正惊喜这一下总算得手终于命中了,忽觉自个被人大力一甩,往前趔趄了几步,竟又站稳了。
拄着手中枯枝,老人有些懵得缓缓转头,去看身后。
就见前一刻还灵猴似的,左蹿右跳着,让人连片衣角都抓不住的少年,这会儿竟大头朝下,安静挂在井沿儿边上。
“哎呀,不是把人打死了吧?!”
叶雨浑浑噩噩中,好似做了场美梦。
伸手可揽月,回首卧云巅。
只是飘飘摇摇,晕晕乎乎中,才过了没一会儿,人好似猛地一脚踏空,倏忽间就坠下云端。
再一睁眼,头疼,脖子疼,胸口痛,屁股痛,四肢百骸浑身上下就没有不疼的地方!
这一瞬的感受直让她差点就信了,自己黄粱一梦,还真上天又入地,最终一个不慎跌落云间。这才会摔得这般惨,浑身跟要散架了似的疼。
“呜,嗯……”
“你醒了啊?醒了就起来吧,吃点儿东西。”
最初听到身边有人说话,叶雨被吓了一大跳。
紧跟着才想起自己如今在哪儿,又为何落得这般田地。
可除了因赶路爬山导致的浑身肌肉疼,以及前几日胳膊与脖颈处的伤口外,浑身竟然还有数处麻痒刺痛的感觉。
‘这,不会是被什么毒物咬了吧?!’
一念及此,叶雨几乎瞬间从卧姿原地起跳,顾不得去看颤巍巍靠近的老妇人,只手忙脚乱的去掀衣袖与裤腿等易观察位置。
这不看还好,一眼望去,哪怕只借着明灭不定随风摇晃的火堆微光,她也差点儿没就地再晕过去。
撩起的布料下,原本只是瘦弱还算干净的光滑皮肤,如今简直像被犁过的耕地,沟沟坎坎的隆起附着着菜糊似的黏液。
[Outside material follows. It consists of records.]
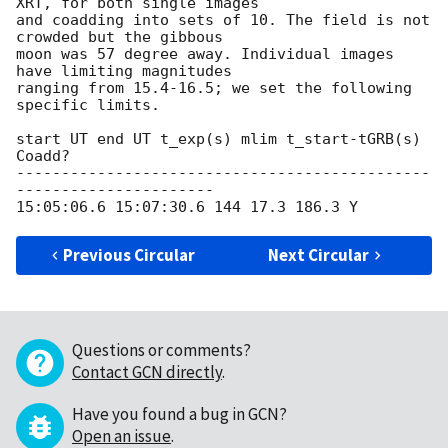
XRT, for both single images 

and coadding into sets of 10. The field is not 
crowded but the gibbous 

moon was 57 degree away. Individual images 
have limiting magnitudes 

ranging from 15.4-16.5; we set the following 
specific limits.

start UT end UT t_exp(s) mlim t_start-tGRB(s) 
Coadd?

----------------------------------------------
----------------------

Previous Circular
Next Circular
Questions or comments?
Contact GCN directly
.
Have you found a bug in GCN?
Open an issue
.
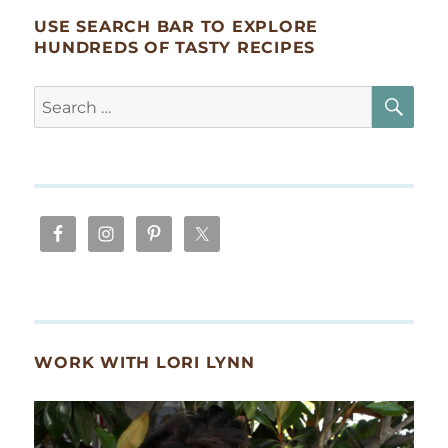
USE SEARCH BAR TO EXPLORE
HUNDREDS OF TASTY RECIPES
SE
Search
for:
WORK WITH LORI LYNN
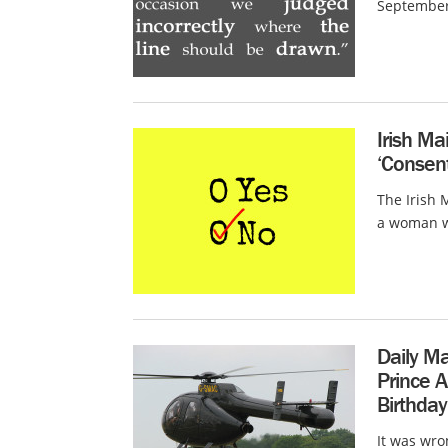
September 
Irish M
‘Consent
The Irish 
a woman wh
Daily Ma
Prince A
Birthday
It was wro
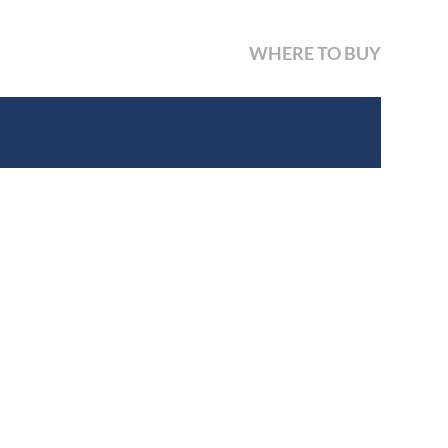
WHERE TO BUY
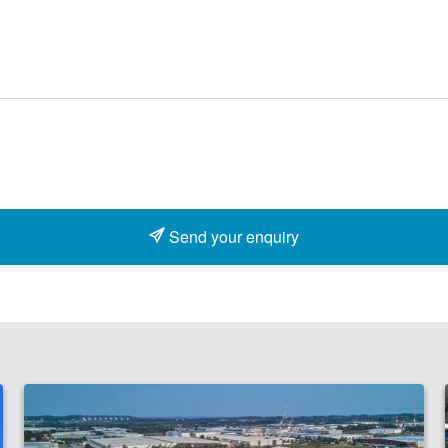
Send your enquiry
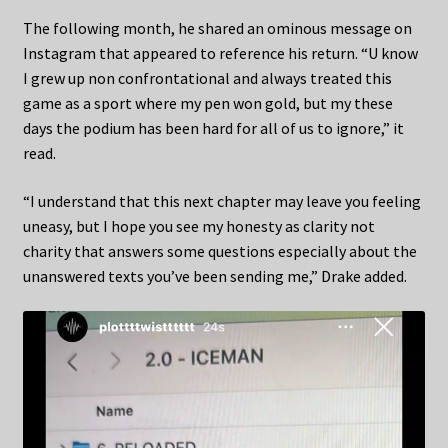
The following month, he shared an ominous message on
Instagram that appeared to reference his return. “U know
I grew up non confrontational and always treated this
game as a sport where my pen won gold, but my these
days the podium has been hard for all of us to ignore,” it
read.
“I understand that this next chapter may leave you feeling
uneasy, but I hope you see my honesty as clarity not
charity that answers some questions especially about the
unanswered texts you’ve been sending me,” Drake added.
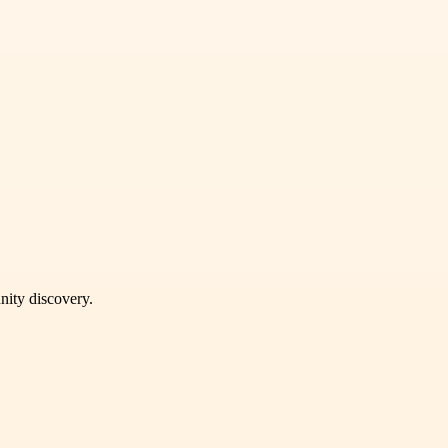
unity discovery.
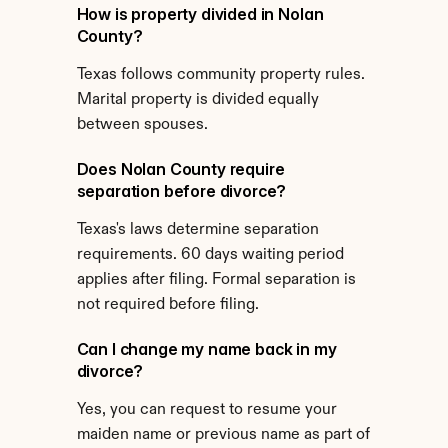
How is property divided in Nolan 
County?
Texas follows community property rules. 
Marital property is divided equally 
between spouses.
Does Nolan County require 
separation before divorce?
Texas's laws determine separation 
requirements. 60 days waiting period 
applies after filing. Formal separation is 
not required before filing.
Can I change my name back in my 
divorce?
Yes, you can request to resume your 
maiden name or previous name as part of 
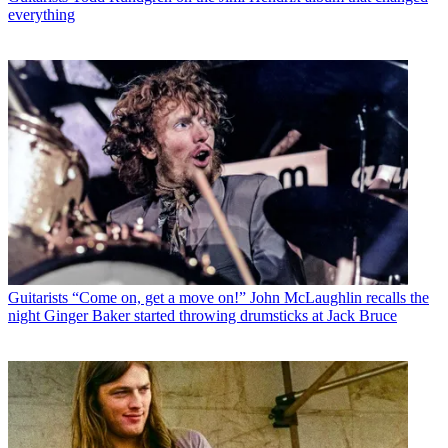
everything
Guitarists
“Come on, get a move on!” John McLaughlin recalls the
night Ginger Baker started throwing drumsticks at Jack Bruce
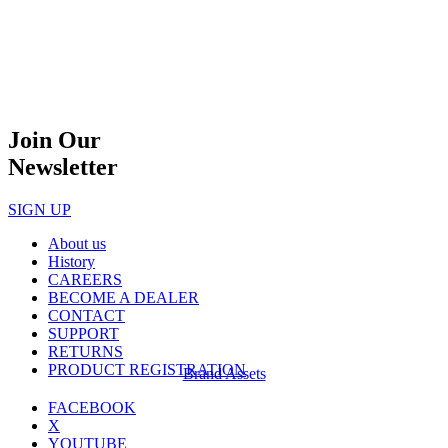
Join Our
Newsletter
SIGN UP
About us
History
CAREERS
BECOME A DEALER
CONTACT
SUPPORT
RETURNS
PRODUCT REGISTRATION
Brand Assets
FACEBOOK
X
YOUTUBE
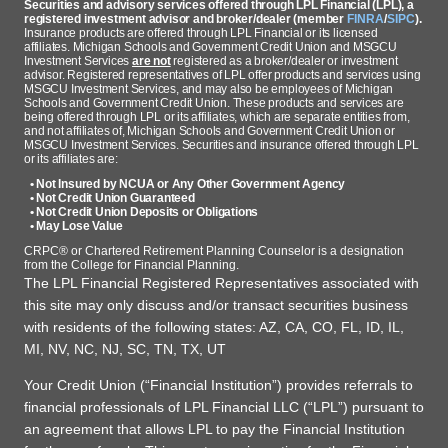
Securities and advisory services offered through LPL Financial (LPL), a
registered investment advisor and broker/dealer (member
FINRA
/
SIPC
).
Insurance products are offered through LPL Financial or its licensed
affiliates. Michigan Schools and Government Credit Union and MSGCU
Investment Services
are not
registered as a broker/dealer or investment
advisor. Registered representatives of LPL offer products and services using
MSGCU Investment Services, and may also be employees of Michigan
Schools and Government Credit Union. These products and services are
being offered through LPL or its affiliates, which are separate entities from,
and not affiliates of, Michigan Schools and Government Credit Union or
MSGCU Investment Services. Securities and insurance offered through LPL
or its affiliates are:
• Not Insured by NCUA or Any Other Government Agency
• Not Credit Union Guaranteed
• Not Credit Union Deposits or Obligations
• May Lose Value
CRPC® or Chartered Retirement Planning Counselor is a designation
from the College for Financial Planning.
The LPL Financial Registered Representatives associated with
this site may only discuss and/or transact securities business
with residents of the following states: AZ, CA, CO, FL, ID, IL,
MI, NV, NC, NJ, SC, TN, TX, UT
Your Credit Union (“Financial Institution”) provides referrals to
financial professionals of LPL Financial LLC (“LPL”) pursuant to
an agreement that allows LPL to pay the Financial Institution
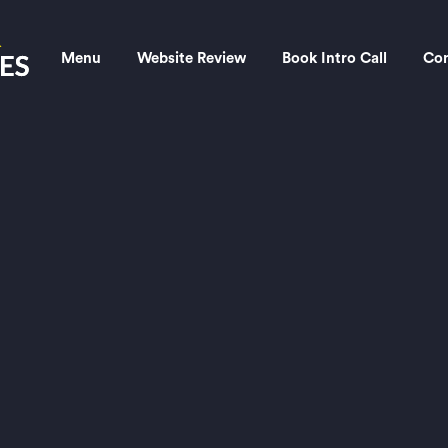
Menu
Website Review
Book Intro Call
Con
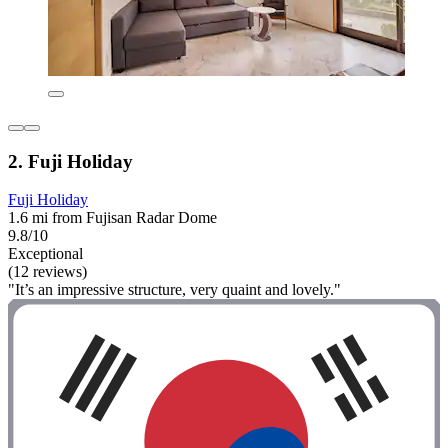
2. Fuji Holiday
Fuji Holiday
1.6 mi from Fujisan Radar Dome
9.8/10
Exceptional
(12 reviews)
"It’s an impressive structure, very quaint and lovely."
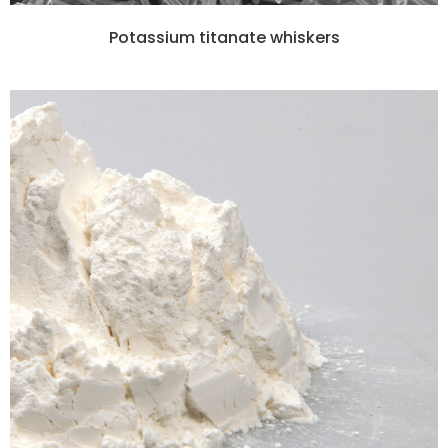
Potassium titanate whiskers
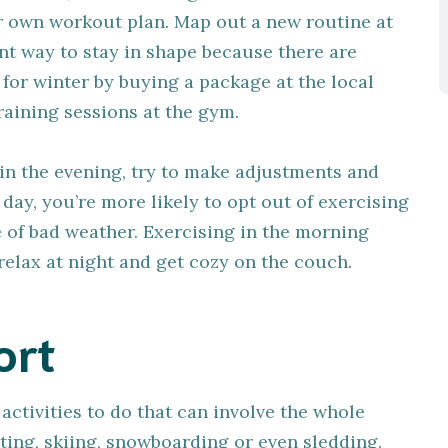
 own workout plan. Map out a new routine at
ent way to stay in shape because there are
 for winter by buying a package at the local
aining sessions at the gym.
r in the evening, try to make adjustments and
day, you’re more likely to opt out of exercising
se of bad weather. Exercising in the morning
elax at night and get cozy on the couch.
ort
activities to do that can involve the whole
ating, skiing, snowboarding or even sledding.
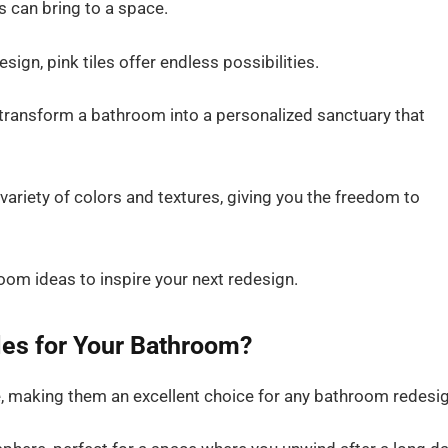
s can bring to a space.
esign, pink tiles offer endless possibilities.
 transform a bathroom into a personalized sanctuary that
a variety of colors and textures, giving you the freedom to
hroom ideas to inspire your next redesign.
les for Your Bathroom?
le, making them an excellent choice for any bathroom redesig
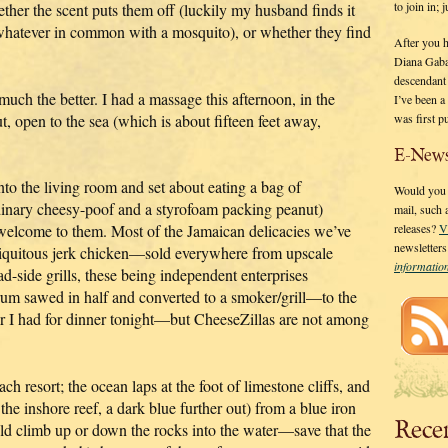
to join in;
ther the scent puts them off (luckily my husband finds it
g whatever in common with a mosquito), or whether they find
After you 
Diana Gaba
descendant
 much the better. I had a massage this afternoon, in the
I’ve been 
was first p
, open to the sea (which is about fifteen feet away,
E-News
 into the living room and set about eating a bag of
Would you l
dinary cheesy-poof and a styrofoam packing peanut)
mail, such
 welcome to them. Most of the Jamaican delicacies we’ve
releases?
V
newsletter
biquitous jerk chicken—sold everywhere from upscale
informati
ad-side grills, these being independent enterprises
drum sawed in half and converted to a smoker/grill—to the
tter I had for dinner tonight—but CheeseZillas are not among
ch resort; the ocean laps at the foot of limestone cliffs, and
the inshore reef, a dark blue further out) from a blue iron
Rece
ld climb up or down the rocks into the water—save that the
甚至有些没完全被菜泥糊住的地方,还能看到或红肿或烧焦的痕迹。
叶雨正愣神,鼻尖儿下忽地被怼来一碗散发苦涩气息的汤,或药?
缓缓抬眼,瞪着背光站在面前几乎看不清表情,只能分辨出一双明亮双眸的老妇人,她一瞬竟有些语塞,好似找不到自个舌头在哪里的感觉。
“你,我,咳,你趁我昏过去,给我用刑了?然后,又给我上了一遍药?”
虽然这些话问出口之时,叶雨自个听得也觉太过荒谬,甚至匪夷所思。
但身上的这些痕迹做不了假。而眼下除了客观描述心底猜测,她真不知道自己还能说些什么。
老人就那么静静与她对视了半晌,直接一个弯腰,动作利落地将温热的汤碗塞到她手里后,人转身又颤巍巍挪回了火堆边安坐。
虽然对方没说,但叶雨很肯定自己的感觉——这就是把“爱喝喝,不喝拉倒”明晃晃用举动演给她“听”呢。
“……呃,老人家,我这身上……”
眼见对方似乎真的并无恶意,如此僵持着也不是办法,叶雨只能小心翼翼努力重启沟通的大门。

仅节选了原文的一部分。